ABOUT THIS TASK | Some lines in the data below hold the string "Kiralık". Report how many, as a bare number.

DATA EXCERPTS |
· · · · · · ·
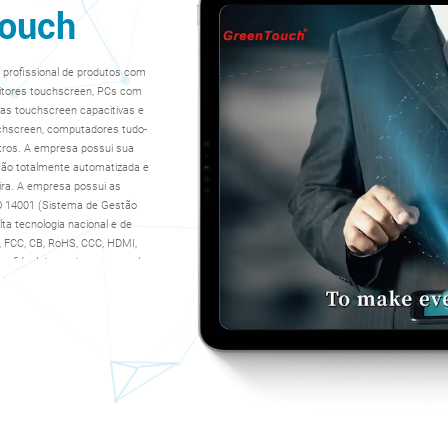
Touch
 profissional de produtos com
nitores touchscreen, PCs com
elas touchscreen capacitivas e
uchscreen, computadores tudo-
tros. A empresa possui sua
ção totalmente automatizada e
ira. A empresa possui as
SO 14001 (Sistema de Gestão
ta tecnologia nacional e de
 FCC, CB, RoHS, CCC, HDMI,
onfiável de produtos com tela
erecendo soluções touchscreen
· · · · · · ·
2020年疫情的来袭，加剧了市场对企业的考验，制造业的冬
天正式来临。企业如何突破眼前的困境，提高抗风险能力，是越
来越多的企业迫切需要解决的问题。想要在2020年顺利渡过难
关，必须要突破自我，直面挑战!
· · · · · · ·
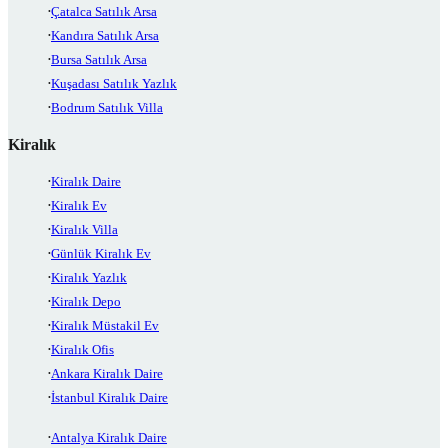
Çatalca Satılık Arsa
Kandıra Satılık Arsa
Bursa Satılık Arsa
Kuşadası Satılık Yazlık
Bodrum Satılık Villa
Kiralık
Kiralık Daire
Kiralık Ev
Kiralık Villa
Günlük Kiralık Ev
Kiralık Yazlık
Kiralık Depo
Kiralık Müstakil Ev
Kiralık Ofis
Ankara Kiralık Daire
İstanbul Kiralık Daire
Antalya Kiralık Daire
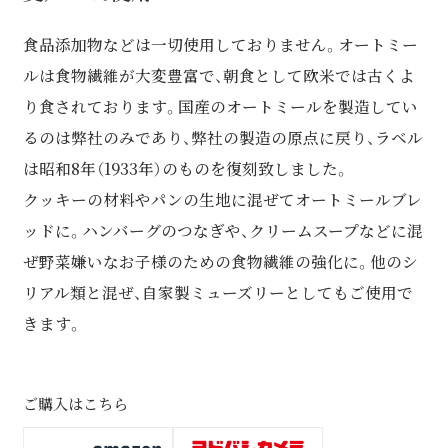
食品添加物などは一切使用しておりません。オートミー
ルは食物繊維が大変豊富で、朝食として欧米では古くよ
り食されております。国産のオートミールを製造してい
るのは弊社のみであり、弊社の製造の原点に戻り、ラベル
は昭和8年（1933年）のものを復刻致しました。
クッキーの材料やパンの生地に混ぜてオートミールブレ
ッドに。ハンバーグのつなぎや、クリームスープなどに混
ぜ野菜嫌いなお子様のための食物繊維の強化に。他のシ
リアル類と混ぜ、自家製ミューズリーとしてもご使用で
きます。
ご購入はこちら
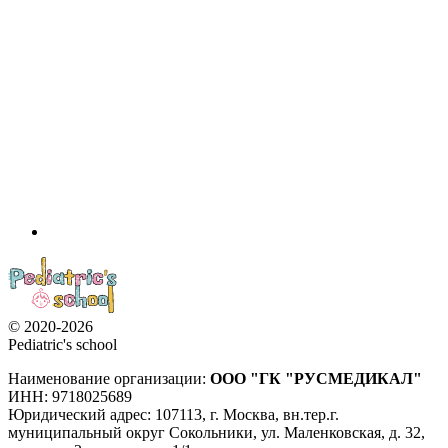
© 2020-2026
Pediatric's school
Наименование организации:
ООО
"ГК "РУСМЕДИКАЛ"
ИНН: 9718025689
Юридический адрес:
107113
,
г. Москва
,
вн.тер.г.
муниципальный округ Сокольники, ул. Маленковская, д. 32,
· · · · · · ·
OUTPUT OF THE EXERCISE | 12